[EXERCISE] Everything from the line that contains "Albánii. Poskytuje útočiště" through the final line of the records should be written out exactly, and nothing outside that span.

[DATASET]
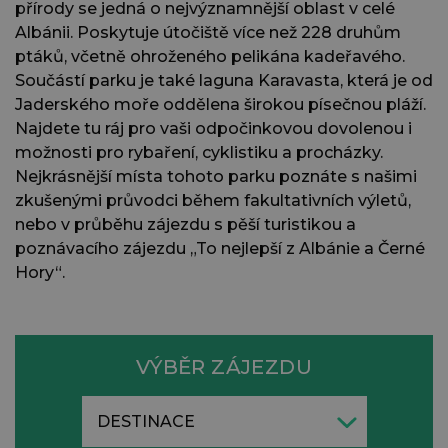
přírody se jedná o nejvýznamnější oblast v celé
Albánii. Poskytuje útočiště více než 228 druhům
ptáků, včetně ohroženého pelikána kadeřavého.
Součástí parku je také laguna Karavasta, která je od
Jaderského moře oddělena širokou písečnou pláží.
Najdete tu ráj pro vaši odpočinkovou dovolenou i
možnosti pro rybaření, cyklistiku a procházky.
Nejkrásnější místa tohoto parku poznáte s našimi
zkušenými průvodci během fakultativních výletů,
nebo v průběhu zájezdu s pěší turistikou a
poznávacího zájezdu „To nejlepší z Albánie a Černé
Hory“.
VÝBĚR ZÁJEZDU
DESTINACE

[WRITTEN RESPONSE]
Albánii. Poskytuje útočiště více než 228 druhům
ptáků, včetně ohroženého pelikána kadeřavého.
Součástí parku je také laguna Karavasta, která je od
Jaderského moře oddělena širokou písečnou pláží.
Najdete tu ráj pro vaši odpočinkovou dovolenou i
možnosti pro rybaření, cyklistiku a procházky.
Nejkrásnější místa tohoto parku poznáte s našimi
zkušenými průvodci během fakultativních výletů,
nebo v průběhu zájezdu s pěší turistikou a
poznávacího zájezdu „To nejlepší z Albánie a Černé
Hory“.
VÝBĚR ZÁJEZDU
DESTINACE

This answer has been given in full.